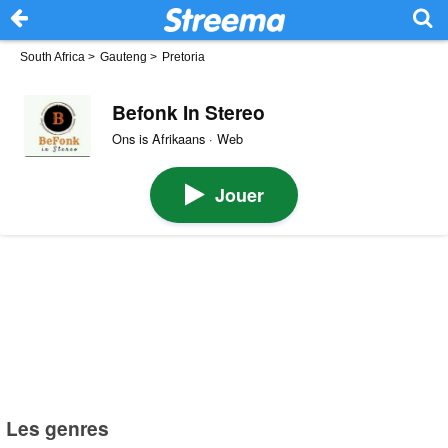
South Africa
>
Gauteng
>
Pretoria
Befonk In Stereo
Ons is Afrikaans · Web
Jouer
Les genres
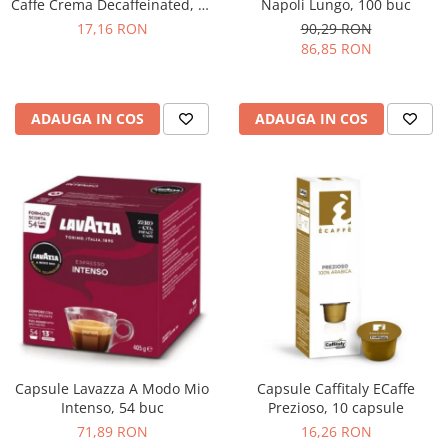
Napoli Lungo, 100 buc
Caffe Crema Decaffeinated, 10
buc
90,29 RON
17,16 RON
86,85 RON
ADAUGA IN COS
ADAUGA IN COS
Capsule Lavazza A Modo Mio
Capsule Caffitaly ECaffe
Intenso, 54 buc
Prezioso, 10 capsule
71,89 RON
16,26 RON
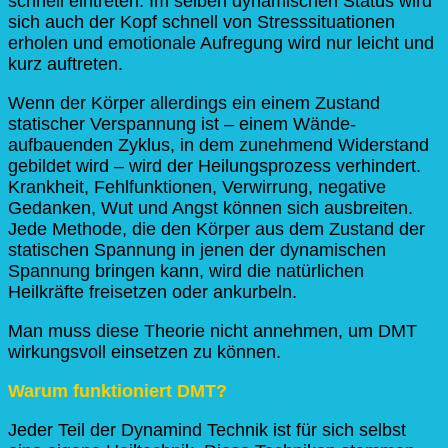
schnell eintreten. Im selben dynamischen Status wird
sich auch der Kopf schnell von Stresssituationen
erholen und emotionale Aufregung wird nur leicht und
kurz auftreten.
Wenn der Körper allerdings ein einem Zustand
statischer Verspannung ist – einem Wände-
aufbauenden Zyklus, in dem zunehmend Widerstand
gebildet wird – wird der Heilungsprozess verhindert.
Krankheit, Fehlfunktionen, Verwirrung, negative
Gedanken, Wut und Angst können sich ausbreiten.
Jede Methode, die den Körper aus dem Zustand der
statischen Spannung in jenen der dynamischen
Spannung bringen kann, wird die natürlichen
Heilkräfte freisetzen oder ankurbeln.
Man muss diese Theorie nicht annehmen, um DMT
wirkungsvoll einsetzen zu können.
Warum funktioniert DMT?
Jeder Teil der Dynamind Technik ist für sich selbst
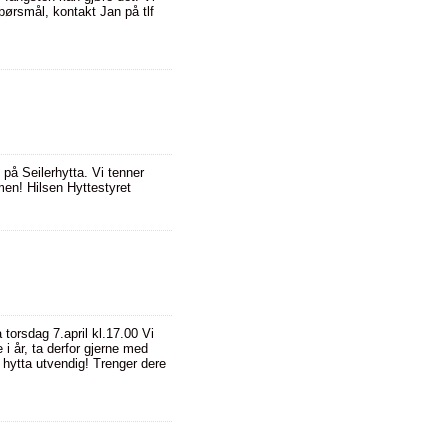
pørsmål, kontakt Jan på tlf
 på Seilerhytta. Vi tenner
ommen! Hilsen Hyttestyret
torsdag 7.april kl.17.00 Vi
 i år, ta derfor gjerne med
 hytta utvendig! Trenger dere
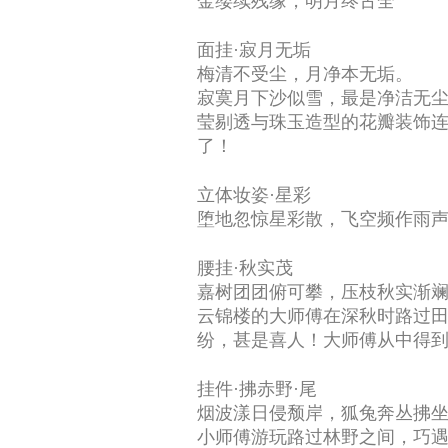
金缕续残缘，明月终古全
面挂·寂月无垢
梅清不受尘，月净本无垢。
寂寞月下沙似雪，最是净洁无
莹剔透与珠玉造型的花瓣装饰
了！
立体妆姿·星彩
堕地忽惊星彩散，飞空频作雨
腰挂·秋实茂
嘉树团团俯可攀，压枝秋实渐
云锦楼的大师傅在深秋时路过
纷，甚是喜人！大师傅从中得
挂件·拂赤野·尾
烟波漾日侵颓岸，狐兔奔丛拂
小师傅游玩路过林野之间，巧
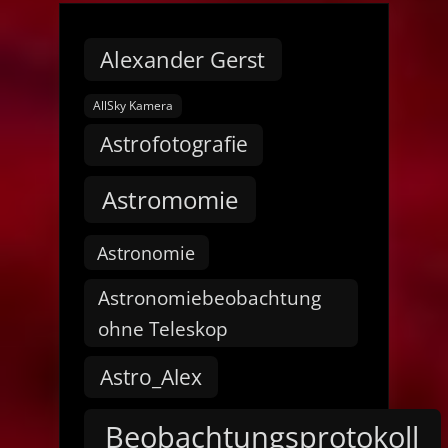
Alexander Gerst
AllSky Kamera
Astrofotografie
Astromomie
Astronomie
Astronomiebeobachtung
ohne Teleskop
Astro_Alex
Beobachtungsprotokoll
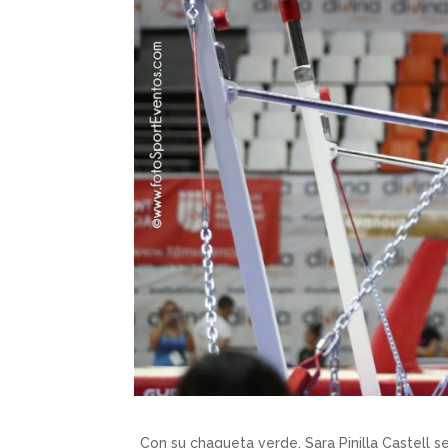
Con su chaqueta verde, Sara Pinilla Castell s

-- -- --

Pull every line containing the word "Körper" out of the entries above.

### Completed task
Wenn der Körper allerdings ein einem Zustand
Jede Methode, die den Körper aus dem Zustand der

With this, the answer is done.